When you have a joint account, both parties have equal access to the funds. If you aren't on the best terms with the co-owner of your account, it is in your best interest to remove the name. Even if you and your former mate remain close friends after a split, it is always wise to cut financial ties to release your financial liability.
Contact your bank to determine its policy on removing a name from a joint account. Each bank has its own policy and requirements. For example, Wells Fargo does not allow customers to remove one name from a joint account, even if both parties agree. The only way a name can be removed is by closing the existing account and opening a new account in your name only.
Go to the bank in person with the other account holder. You can never remove a name from a joint account without the other person's consent. If your bank does allow you to remove the other person from your account, you will need to complete the process in person. Both parties will need to show identification. If the other account holder is deceased, provide the bank a copy of the death certificate.
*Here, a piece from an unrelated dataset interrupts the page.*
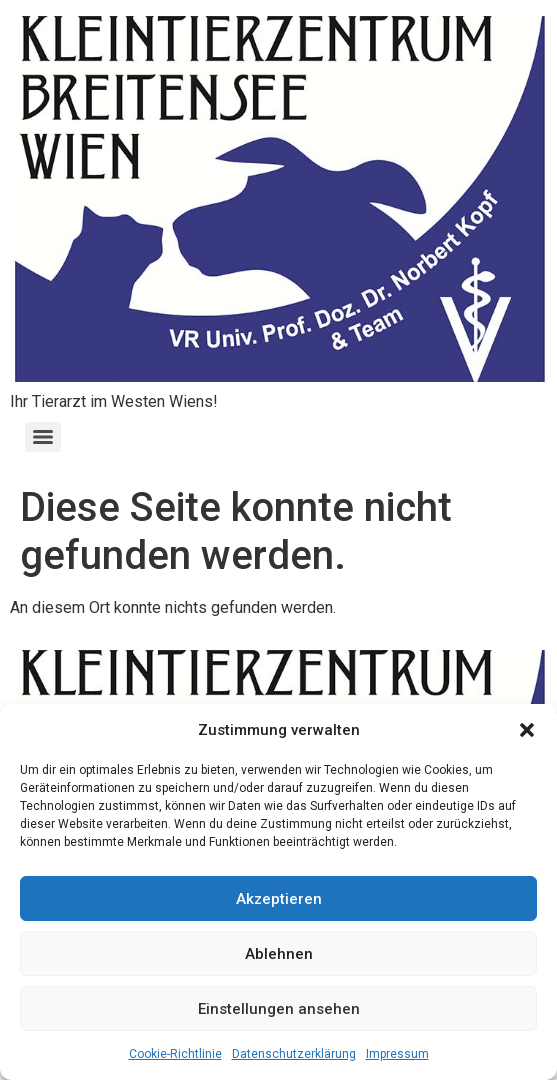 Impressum (397, 1054)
Complete a "Relinquishment of Rights" form allowing the other party to sign off on the account. The bank account must have a positive balance.
As joint bank account owners, you have equal rights and access to the money in the account. Either party can withdraw cash or write a check drafting the funds. Once the funds are out, close the account. As long as the account is open, you are both equally responsible for any overdraft or returned check fees.
Open a new account. After closing the account, use the funds to open a new account solely in your name.